"Certainly the one conversation that I had with him interested me--I told you so returning in the carriage. Has he never succeeded in interesting you, Ella? He told me that you were his friend--I believe he said his dearest friend."
"And I believe that he told you the truth," said Ella. "But, being his best friend and a woman, I refrain from constituting myself his champion. You see we live in Philistia, my Phyllis, and the champions that Philistia sends forth usually come to grief; there was the case of one Goliath of Gath, for example. I have no desire to have stones slung at me by the chosen people."
"I'm not quite sure that I understand you," said Phyllis, with a very pretty pucker on her forehead. "You don't mean to say that a woman should not do her best for a man whom she knows to be maligned? You don't suggest that she should stand silently to one side while people are saying what's false about him?"
"I say that it's unwise in Philistia; though I admit that it is of the greatest advantage to the man, for people at once cease maligning him and take to maligning her."
"If she is any sort of a woman she will not mind that, however unjust it may be. In this case, however, I don't think there is much risk: even the most unscrupulous person could hardly say that--that----"
"That we were becoming Herbert Courtland's champions, because we were in love with him?"
"Well, I don't know. Wasn't that what you meant to suggest people would say of a woman who became a man's champion?"
"Something in that way. How straightforwardly you speak out what's on your mind!"
"Oh, I'm a girl of to-day. I have got over all those absurd affectations of childishness which used to be thought feminine long ago. The gambols of the kitten were once thought the most attractive thing on earth, and they are very interesting: but for the full-grown cat to pretend that it is perfectly happy with a ball of worsted, when all the time it has its heart set on a real mouse, is nonsense."
"That is an allegory, a subtle parable, Phyllis. But I fancy I can interpret it. You are quite right. Men know that we, the full-grown cats, take no interest in the ravelings of wool as mediums of diversion--that we have our hearts set on mice. Oh, yes! it is much better to be straightforward in our speech--it is even sometimes better to be quite straight in our ways as well. It usually prevents misunderstanding. There is scarcely a subject that women may not talk about to men in the most direct way, nowadays. But about the question of championship----"
Here the door of the room was thrown open and Mr. Herbert Courtland was announced.
"I quite forgot to mention that Mr. Courtland was lunching with us to-day, Phyllis," said Ella, while shaking hands with her visitor.
"Now you will have a chance of getting the slave-dealer's account of the whole business. Are you a slave-dealer, Bertie? If so, why don't you wear the usual broad-leaved hat of your order?"
"It is I who am the enslaved one," said Mr. Courtland, laying his hand to the left of the buttons of his white waistcoat and bowing the bow of the early years of the century, with a glance at each lady.
"What a pretty reminiscence of the age of artificiality!" said Ella;
"and what an apt commentary upon the subject we were talking about, Phyllis! We were discussing the merits of directness in speech and straightness in every way. We were ridiculing the timid maid--all sandals and simper--of forty years ago. Why should men and women have ever taken the trouble to be affected? Let us go in to lunch and eat with the appetites of men and women of the nineties, not with the nibblings of society of the fifties. Come along, Phyllis. Mr. Courtland will tell us all about his dreadful goings on, his slave-dealings, his dynamitings. Have you seen that article in the--what's the name of the paper, Phyllis?"
"The /Spiritual Aneroid/," said Phyllis.
"I haven't been so fortunate," said he.
"Then we shall take the paper into the dining room with us, and place it before you. If you were guilty of the doings that the article details, you would do well to--to--well, to adopt the picturesque costume incidental to ruffianism--the linen jacket of the slave-trader, the mangy fur collar of the dynamity man of war. Have you ever trafficked in human beings, Mr. Courtland?"

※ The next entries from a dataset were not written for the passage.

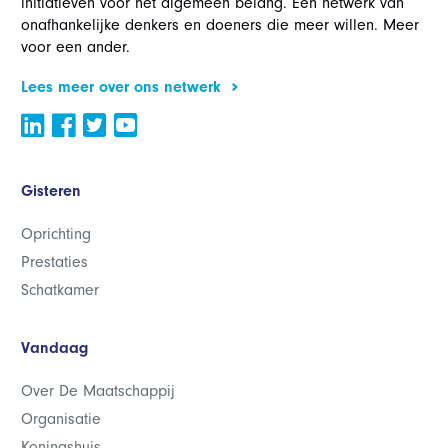
initiatieven voor het algemeen belang. Een netwerk van
onafhankelijke denkers en doeners die meer willen. Meer
voor een ander.
Lees meer over ons netwerk
Gisteren
Oprichting
Prestaties
Schatkamer
Vandaag
Over De Maatschappij
Organisatie
Koningshuis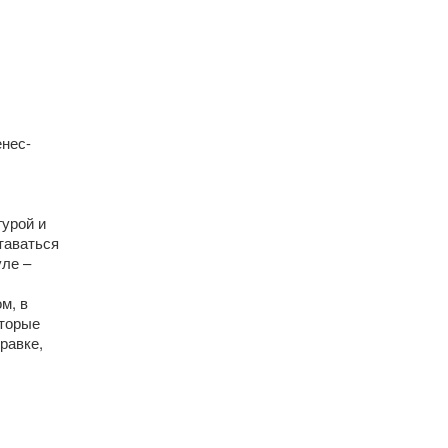
нес-
гурой и
таваться
уле –
м, в
оторые
равке,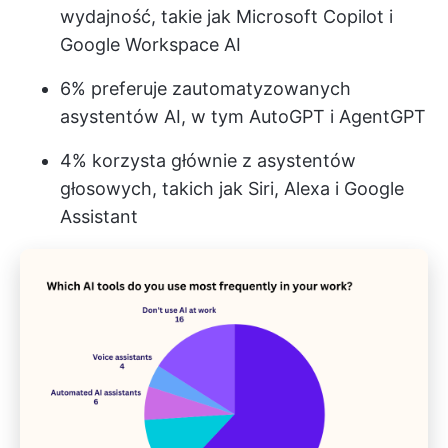
wydajność, takie jak Microsoft Copilot i
Google Workspace AI
6% preferuje zautomatyzowanych
asystentów AI, w tym AutoGPT i AgentGPT
4% korzysta głównie z asystentów
głosowych, takich jak Siri, Alexa i Google
Assistant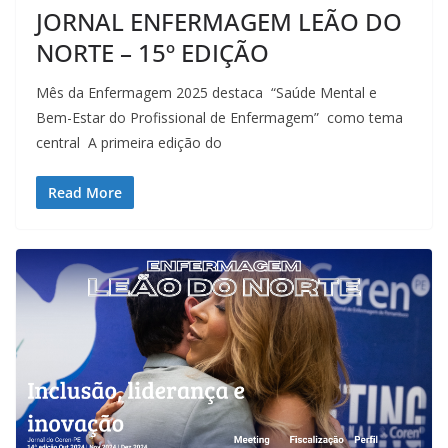
JORNAL ENFERMAGEM LEÃO DO
NORTE – 15º EDIÇÃO
Mês da Enfermagem 2025 destaca “Saúde Mental e
Bem-Estar do Profissional de Enfermagem” como tema
central A primeira edição do
Read More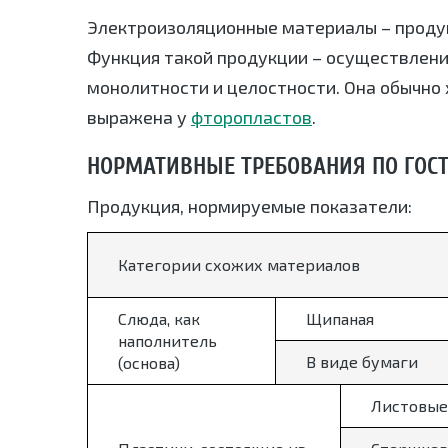
Электроизоляционные материалы – проду
Функция такой продукции – осуществлени
монолитности и целостности. Она обычно 
выражена у
фторопластов
.
НОРМАТИВНЫЕ ТРЕБОВАНИЯ ПО ГОСТ 
Продукция, нормируемые показатели:
Категории схожих материалов
Слюда, как
Щипаная
наполнитель
В виде бумаги
(основа)
Листовые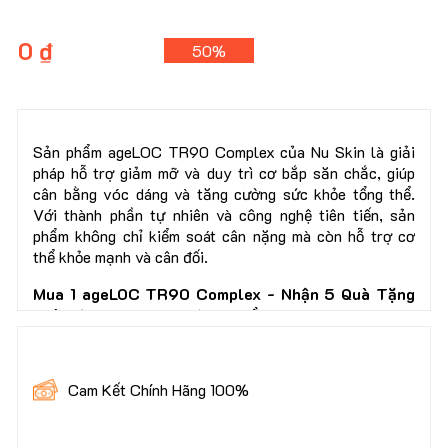
0 ₫
50%
Sản phẩm ageLOC TR90 Complex của Nu Skin là giải
pháp hỗ trợ giảm mỡ và duy trì cơ bắp săn chắc, giúp
cân bằng vóc dáng và tăng cường sức khỏe tổng thể.
Với thành phần tự nhiên và công nghệ tiên tiến, sản
phẩm không chỉ kiểm soát cân nặng mà còn hỗ trợ cơ
thể khỏe mạnh và cân đối.
Mua 1 ageLOC TR90 Complex - Nhận 5 Quà Tặng
Giá Trị Hơn 600.000đ, bao gồm:
🎁x1 Hoạt Huyết Dưỡng Não 100 Viên 230k
🎁x1 Vitamin Tổng Hợp 100 Viên 190k
Cam Kết Chính Hãng 100%
🎁x1 Trà Gừng Hỗ Trợ Tiêu Hóa 60k
🎁x1 Bông Tẩy Trang Cao Cấp 222 Miếng 85k
🎁x1 Sticker Miễn Phí Giao Hàng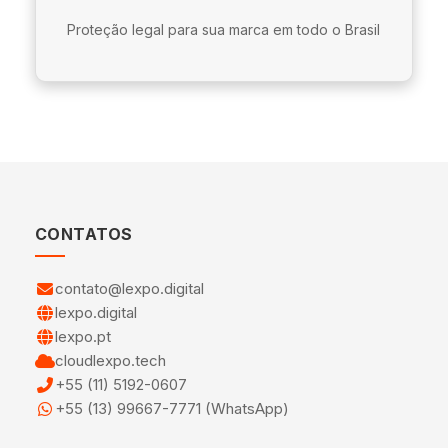
Proteção legal para sua marca em todo o Brasil
CONTATOS
contato@lexpo.digital
lexpo.digital
lexpo.pt
cloudlexpo.tech
+55 (11) 5192-0607
+55 (13) 99667-7771 (WhatsApp)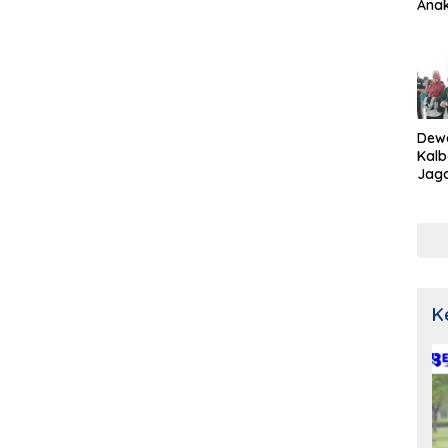
Ana
Dew
Kalb
Jaga
Netr
K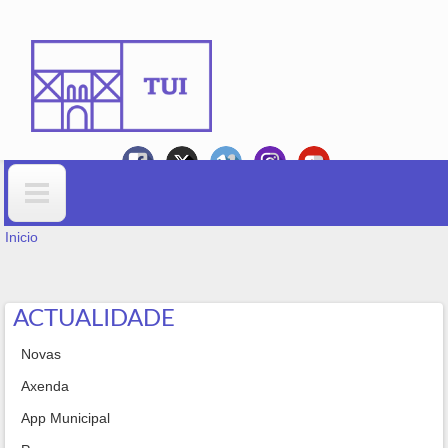
Ir o contido principal
VOSTEDE ESTÁ AQUÍ
Formulario de busca
Inicio
ACTUALIDADE
Novas
Axenda
App Municipal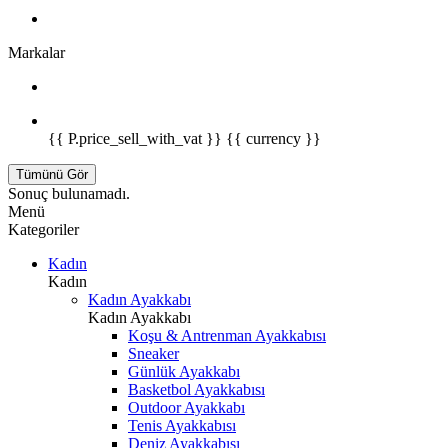
Markalar
{{ P.price_sell_with_vat }} {{ currency }}
Tümünü Gör
Sonuç bulunamadı.
Menü
Kategoriler
Kadın
Kadın
Kadın Ayakkabı
Kadın Ayakkabı
Koşu & Antrenman Ayakkabısı
Sneaker
Günlük Ayakkabı
Basketbol Ayakkabısı
Outdoor Ayakkabı
Tenis Ayakkabısı
Deniz Ayakkabısı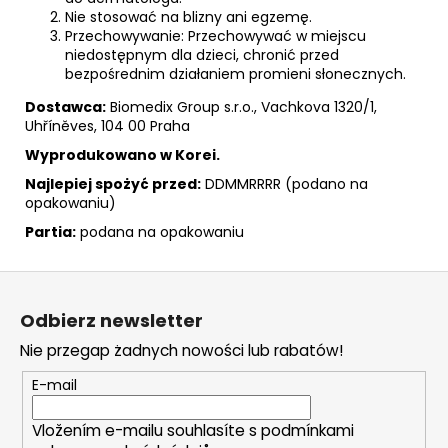
Nie stosować na blizny ani egzemę.
Przechowywanie: Przechowywać w miejscu
niedostępnym dla dzieci, chronić przed
bezpośrednim działaniem promieni słonecznych.
Dostawca:
Biomedix Group s.r.o., Vachkova 1320/1,
Uhříněves, 104 00 Praha
Wyprodukowano w Korei.
Najlepiej spożyć przed:
DDMMRRRR (podano na
opakowaniu)
Partia:
podana na opakowaniu
S
t
Odbierz newsletter
o
Nie przegap żadnych nowości lub rabatów!
p
k
E-mail
a
Vložením e-mailu souhlasíte s
podmínkami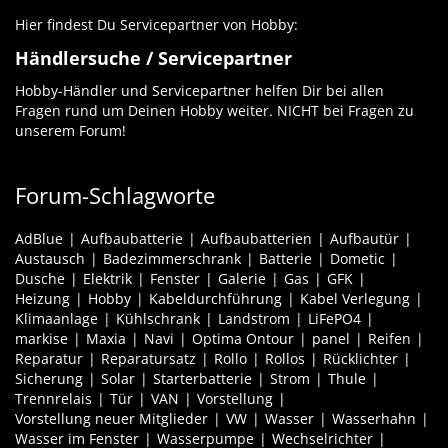
Hier findest Du Servicepartner von Hobby:
Händlersuche / Servicepartner
Hobby-Händler und Servicepartner helfen Dir bei allen
Fragen rund um Deinen Hobby weiter. NICHT bei Fragen zu
unserem Forum!
Forum-Schlagworte
AdBlue
Aufbaubatterie
Aufbaubatterien
Aufbautür
Austausch
Badezimmerschrank
Batterie
Dometic
Dusche
Elektrik
Fenster
Galerie
Gas
GFK
Heizung
Hobby
Kabeldurchführung
Kabel Verlegung
Klimaanlage
Kühlschrank
Landstrom
LiFePO4
markise
Maxia
Navi
Optima Ontour
panel
Reifen
Reparatur
Reparatursatz
Rollo
Rollos
Rücklichter
Sicherung
Solar
Starterbatterie
Strom
Thule
Trennrelais
Tür
VAN
Vorstellung
Vorstellung neuer Mitglieder
VW
Wasser
Wasserhahn
Wasser im Fenster
Wasserpumpe
Wechselrichter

"Well, yes," said he. "I have done a little in that way, I admit."
"And dynamite--have you ever massacred people with dynamite?" Ella continued.
"Well, when my dynamite exploded, the people who were in the immediate neighborhood were never just the same afterward," said he.
"Finally, did you allow yourself to be worshiped as God?" she asked.
"Yes, I got them to do that," he replied. "I have experienced all human sensations, including those of a god in working order."
"Then I hope you will make a good lunch. We begin with white-bait."
"I am quite satisfied to begin with white-bait," said he.